One foggy morning, I found this moth on the back steps of the cabin where I stayed in June (at the UW Research Station in Grand Teton National Park).
I spent a fair bit of time with this one, like I do with nearly every moth I can get my hands on.
I sketched it from a couple of angles (right to left on the page). Each time, I aimed for increased precision with how I recorded the markings on both front and hind wings. I figured the placement of the spots and bars would be key for identifying it.
When I looked through the insect ID guides in the research station library, I could only find one on moths: Moths of Western North America by Jerry A. Powell and Paul A. Opler. It’s approximately 500 pages, a hardcover reference, not a field guide. There are 65 pages of color photos (roughly 25% of “each family, subfamily, and larger genus” are depicted). Using only those images, I couldn’t figure out what the moth was. The closest I could get was something in the family Noctuidae.
It’s not like identifying the moth, in and of itself, is significant. However, I wanted to see what I could learn about this moth beyond the obvious – its marvelously furry thorax and its vivid orange hind wings. So, I sent out a plea on Twitter. I started there, because I have had success with crowdsourcing insect ID in the past.
According to Powell and Opler’s book, the moth I found shouldn’t be here.
Noctua pronuba (the “large yellow hindwing”) is from Eurasia. It was accidentally introduced in Nova Scotia in 1979, quickly spread throughout Atlantic Canada, and now is present throughout much of North America. And, in some years, it migrates en masse to marginal parts of its range.
“The adults are nocturnal and fly from mid-June to late-September,” write Powell and Opler. They describe the larvae eating habits (“a wide variety of both weedy and cultivated herbaceous plants and grasses”).

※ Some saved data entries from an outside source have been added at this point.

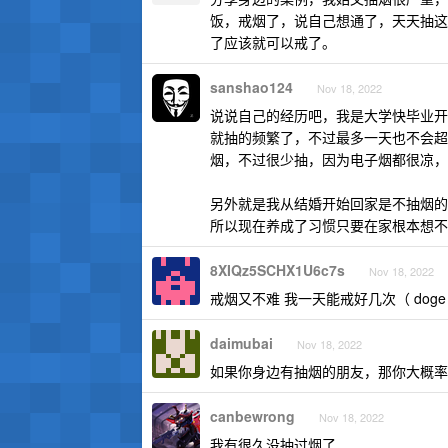
饭，戒烟了，说自己想通了，天天抽这
了应该就可以戒了。
sanshao124
Nov 18, 2022
说说自己的经历吧，我是大学快毕业开
就抽的频繁了，不过最多一天也不会超过
烟，不过很少抽，因为电子烟都很凉，
另外就是我从结婚开始回家是不抽烟的
所以现在养成了习惯只要在家根本想不
8XIQz5SCHX1U6c7s
Nov 18, 2022
戒烟又不难 我一天能戒好几次（ doge
daimubai
Nov 18, 2022
如果你身边有抽烟的朋友，那你大概率
canbewrong
Nov 18, 2022
我有很久没抽过烟了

It is, according to another source, one of the most hated of the cutworm species. The University of Idaho extension program has a detailed hand-out describing the life cycle, agricultural issues, etc., related to this moth’s appearance in that state in 2005. It wasn’t, however, until the winter of 2007-2008 that the caterpillar phase of this moth was clearly identified as an agricultural pest, based on a major outbreak in Michigan.
But, they make no special mention of the adults. The adults have a proboscis, so presumably their eating habits are similar to many other nectar-feeding Lepidoptera.
Nearly fully-grown larvae are active (read: eating plants off at their bases!) throughout the winter. The adults emerge in the spring. That means the moth I found spent the past several months exposed to the fierce winter weather that hits this part of Jackson Lake.
Though dead, it was intact. So, I doubt it fell prey to one of the swallows setting up nests in the cabin eaves. The storm we were having when I found it was mild compared to what it endured all winter, but it seems that’s what got it in the end.